(ASSIGNMENT): Lines in the listing below that hold "Leadec" are the ones to copy.

(RECORDS PROVIDED):
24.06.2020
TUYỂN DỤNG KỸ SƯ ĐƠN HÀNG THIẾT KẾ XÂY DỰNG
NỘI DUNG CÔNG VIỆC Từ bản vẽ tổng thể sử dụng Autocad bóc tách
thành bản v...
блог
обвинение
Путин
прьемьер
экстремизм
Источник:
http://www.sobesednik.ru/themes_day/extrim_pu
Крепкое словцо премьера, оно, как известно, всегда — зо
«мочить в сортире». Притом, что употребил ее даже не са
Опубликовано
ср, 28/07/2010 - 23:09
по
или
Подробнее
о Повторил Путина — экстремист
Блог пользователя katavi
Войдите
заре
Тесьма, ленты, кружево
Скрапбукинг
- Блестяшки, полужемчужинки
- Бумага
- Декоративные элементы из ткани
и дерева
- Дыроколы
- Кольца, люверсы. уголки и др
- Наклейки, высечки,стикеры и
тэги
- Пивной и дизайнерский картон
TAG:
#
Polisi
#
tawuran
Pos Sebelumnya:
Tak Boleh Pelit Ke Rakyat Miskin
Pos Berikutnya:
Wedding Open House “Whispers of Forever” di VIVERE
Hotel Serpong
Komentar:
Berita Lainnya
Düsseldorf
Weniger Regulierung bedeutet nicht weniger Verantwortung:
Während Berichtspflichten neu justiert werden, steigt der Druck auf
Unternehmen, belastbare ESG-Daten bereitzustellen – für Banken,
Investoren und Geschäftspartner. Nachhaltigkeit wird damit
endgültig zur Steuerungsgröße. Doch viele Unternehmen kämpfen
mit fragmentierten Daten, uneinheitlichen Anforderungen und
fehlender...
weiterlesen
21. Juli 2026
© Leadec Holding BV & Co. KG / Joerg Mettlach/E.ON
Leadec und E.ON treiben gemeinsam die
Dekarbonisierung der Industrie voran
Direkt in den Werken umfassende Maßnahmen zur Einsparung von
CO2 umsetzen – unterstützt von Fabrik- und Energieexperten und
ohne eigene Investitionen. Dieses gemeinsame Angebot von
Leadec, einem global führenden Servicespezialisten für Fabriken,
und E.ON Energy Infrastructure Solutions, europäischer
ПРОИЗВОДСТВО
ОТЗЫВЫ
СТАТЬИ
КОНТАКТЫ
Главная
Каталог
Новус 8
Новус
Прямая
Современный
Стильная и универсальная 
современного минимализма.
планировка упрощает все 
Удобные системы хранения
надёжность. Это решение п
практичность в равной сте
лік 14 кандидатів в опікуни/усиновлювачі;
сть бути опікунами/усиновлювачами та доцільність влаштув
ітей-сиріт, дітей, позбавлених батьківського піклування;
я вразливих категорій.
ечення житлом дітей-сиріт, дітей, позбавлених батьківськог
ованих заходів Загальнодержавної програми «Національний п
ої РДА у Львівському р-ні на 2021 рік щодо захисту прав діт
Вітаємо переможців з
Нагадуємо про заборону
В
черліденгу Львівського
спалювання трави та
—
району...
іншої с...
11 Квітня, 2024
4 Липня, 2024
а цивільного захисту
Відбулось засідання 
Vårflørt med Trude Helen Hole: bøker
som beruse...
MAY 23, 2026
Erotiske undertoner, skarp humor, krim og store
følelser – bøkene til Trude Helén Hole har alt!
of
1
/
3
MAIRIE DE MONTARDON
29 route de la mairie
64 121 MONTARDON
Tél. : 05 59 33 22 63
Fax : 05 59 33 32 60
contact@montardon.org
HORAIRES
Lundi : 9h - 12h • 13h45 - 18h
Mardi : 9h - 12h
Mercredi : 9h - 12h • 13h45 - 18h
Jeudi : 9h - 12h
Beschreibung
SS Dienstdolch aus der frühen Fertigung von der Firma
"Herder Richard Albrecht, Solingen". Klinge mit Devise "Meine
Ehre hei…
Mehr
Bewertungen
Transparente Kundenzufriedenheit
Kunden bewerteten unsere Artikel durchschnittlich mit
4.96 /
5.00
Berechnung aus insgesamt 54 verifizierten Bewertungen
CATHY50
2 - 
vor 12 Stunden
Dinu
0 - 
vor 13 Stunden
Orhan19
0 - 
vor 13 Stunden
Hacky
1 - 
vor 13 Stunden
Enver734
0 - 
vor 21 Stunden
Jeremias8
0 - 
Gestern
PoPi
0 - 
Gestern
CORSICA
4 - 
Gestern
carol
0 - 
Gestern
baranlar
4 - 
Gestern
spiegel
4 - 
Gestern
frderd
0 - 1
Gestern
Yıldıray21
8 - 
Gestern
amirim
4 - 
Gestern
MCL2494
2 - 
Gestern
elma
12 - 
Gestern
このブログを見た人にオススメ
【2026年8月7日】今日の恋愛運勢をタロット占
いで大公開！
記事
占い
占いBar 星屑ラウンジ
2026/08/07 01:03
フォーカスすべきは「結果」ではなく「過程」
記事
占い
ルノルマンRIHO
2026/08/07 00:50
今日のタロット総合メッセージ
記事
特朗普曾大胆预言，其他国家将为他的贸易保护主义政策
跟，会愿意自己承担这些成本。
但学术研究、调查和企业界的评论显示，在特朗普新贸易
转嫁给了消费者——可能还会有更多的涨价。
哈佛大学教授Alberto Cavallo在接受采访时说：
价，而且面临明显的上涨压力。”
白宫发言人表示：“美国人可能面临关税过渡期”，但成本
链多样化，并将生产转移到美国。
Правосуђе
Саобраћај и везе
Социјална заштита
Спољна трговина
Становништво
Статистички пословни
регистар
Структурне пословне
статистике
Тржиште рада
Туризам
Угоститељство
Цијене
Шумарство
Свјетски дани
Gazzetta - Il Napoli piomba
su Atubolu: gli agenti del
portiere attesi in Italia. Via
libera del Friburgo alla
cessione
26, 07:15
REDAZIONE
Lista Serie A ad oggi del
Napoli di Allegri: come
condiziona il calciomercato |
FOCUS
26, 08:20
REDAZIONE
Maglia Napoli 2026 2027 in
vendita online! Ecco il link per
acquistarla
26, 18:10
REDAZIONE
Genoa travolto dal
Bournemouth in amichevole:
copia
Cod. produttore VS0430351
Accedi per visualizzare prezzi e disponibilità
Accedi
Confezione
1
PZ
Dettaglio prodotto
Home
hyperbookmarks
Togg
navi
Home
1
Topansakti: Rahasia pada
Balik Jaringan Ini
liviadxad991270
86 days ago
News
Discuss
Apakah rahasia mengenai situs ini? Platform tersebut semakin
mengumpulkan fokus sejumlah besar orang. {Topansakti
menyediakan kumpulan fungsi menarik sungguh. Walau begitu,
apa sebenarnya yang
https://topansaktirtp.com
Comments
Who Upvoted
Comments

(RESPONSE):
© Leadec Holding BV & Co. KG / Joerg Mettlach/E.ON
Leadec und E.ON treiben gemeinsam die
Leadec, einem global führenden Servicespezialisten für Fabriken,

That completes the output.